*** Dataset ***

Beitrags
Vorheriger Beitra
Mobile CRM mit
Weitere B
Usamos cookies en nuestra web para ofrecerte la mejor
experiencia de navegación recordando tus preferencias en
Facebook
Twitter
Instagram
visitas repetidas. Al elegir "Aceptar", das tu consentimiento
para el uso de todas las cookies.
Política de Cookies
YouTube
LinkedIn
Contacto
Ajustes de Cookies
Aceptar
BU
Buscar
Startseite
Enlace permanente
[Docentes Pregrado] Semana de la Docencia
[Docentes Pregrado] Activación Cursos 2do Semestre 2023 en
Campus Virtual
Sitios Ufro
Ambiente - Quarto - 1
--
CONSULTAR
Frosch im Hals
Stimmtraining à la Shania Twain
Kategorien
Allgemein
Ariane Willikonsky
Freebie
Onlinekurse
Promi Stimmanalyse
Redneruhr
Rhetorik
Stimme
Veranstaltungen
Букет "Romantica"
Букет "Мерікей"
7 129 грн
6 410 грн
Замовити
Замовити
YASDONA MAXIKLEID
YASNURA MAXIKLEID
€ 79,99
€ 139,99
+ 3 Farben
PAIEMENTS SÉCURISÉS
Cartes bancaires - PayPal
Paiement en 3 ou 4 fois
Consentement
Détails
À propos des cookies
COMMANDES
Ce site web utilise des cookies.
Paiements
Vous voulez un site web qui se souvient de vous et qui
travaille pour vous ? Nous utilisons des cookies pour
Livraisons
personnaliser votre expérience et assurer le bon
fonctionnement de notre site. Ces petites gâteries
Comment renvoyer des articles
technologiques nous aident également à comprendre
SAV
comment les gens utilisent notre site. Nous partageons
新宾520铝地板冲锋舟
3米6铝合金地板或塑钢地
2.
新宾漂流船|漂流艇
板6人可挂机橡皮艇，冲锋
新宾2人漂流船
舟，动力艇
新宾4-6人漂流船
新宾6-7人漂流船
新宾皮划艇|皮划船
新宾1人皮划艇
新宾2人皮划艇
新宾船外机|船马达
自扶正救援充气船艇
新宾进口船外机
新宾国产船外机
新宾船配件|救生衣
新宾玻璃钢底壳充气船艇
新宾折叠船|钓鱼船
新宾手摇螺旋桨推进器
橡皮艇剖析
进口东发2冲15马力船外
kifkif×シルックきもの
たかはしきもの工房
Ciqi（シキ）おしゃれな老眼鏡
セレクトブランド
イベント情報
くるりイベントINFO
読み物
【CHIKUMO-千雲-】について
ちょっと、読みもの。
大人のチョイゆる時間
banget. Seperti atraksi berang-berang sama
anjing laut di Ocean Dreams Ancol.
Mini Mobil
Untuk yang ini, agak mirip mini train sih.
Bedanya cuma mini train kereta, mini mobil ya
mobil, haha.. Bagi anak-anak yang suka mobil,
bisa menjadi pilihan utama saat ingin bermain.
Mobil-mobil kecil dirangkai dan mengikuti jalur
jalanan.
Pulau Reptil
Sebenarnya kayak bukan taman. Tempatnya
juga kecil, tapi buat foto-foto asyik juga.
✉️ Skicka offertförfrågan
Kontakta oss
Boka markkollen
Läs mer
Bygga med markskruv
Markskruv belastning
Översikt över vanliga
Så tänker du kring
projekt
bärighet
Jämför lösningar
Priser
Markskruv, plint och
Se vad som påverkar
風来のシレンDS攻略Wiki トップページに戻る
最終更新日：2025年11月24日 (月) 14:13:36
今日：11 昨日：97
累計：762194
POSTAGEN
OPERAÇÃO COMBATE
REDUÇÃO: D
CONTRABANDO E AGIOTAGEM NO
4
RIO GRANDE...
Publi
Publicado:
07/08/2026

***

Show all lines above holding "site".

Ce site web utilise des cookies.
Vous voulez un site web qui se souvient de vous et qui
fonctionnement de notre site. Ces petites gâteries
comment les gens utilisent notre site. Nous partageons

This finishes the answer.